Using the data beneath this instruction, retype only the lines from the one that contains "century. These principals encourage" down to the one that contains "in recognizing their roles as citizens in a", both included, exactly as they appear.

### Record extracts

----------------

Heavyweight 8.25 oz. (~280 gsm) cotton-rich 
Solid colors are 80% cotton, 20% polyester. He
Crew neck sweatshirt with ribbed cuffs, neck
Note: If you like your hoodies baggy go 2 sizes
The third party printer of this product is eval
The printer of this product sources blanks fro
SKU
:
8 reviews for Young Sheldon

----------------

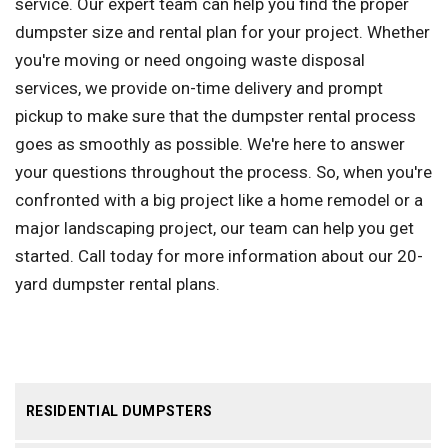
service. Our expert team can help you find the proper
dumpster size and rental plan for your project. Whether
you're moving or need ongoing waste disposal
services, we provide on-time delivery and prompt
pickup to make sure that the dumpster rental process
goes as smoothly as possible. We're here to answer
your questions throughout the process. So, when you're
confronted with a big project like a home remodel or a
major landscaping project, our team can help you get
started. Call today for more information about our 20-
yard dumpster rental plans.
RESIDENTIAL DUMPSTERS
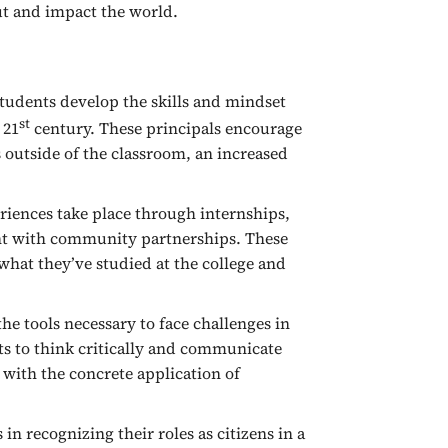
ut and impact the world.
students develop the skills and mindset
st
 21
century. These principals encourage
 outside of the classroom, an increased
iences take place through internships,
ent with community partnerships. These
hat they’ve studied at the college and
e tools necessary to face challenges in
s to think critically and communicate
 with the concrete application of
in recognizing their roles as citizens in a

----------------

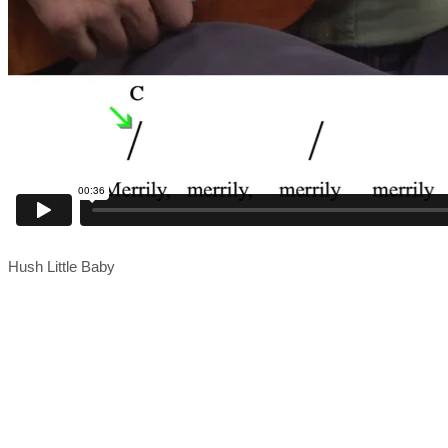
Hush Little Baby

----------------

### Response below
century. These principals encourage
 outside of the classroom, an increased
iences take place through internships,
ent with community partnerships. These
hat they’ve studied at the college and
e tools necessary to face challenges in
s to think critically and communicate
 with the concrete application of
in recognizing their roles as citizens in a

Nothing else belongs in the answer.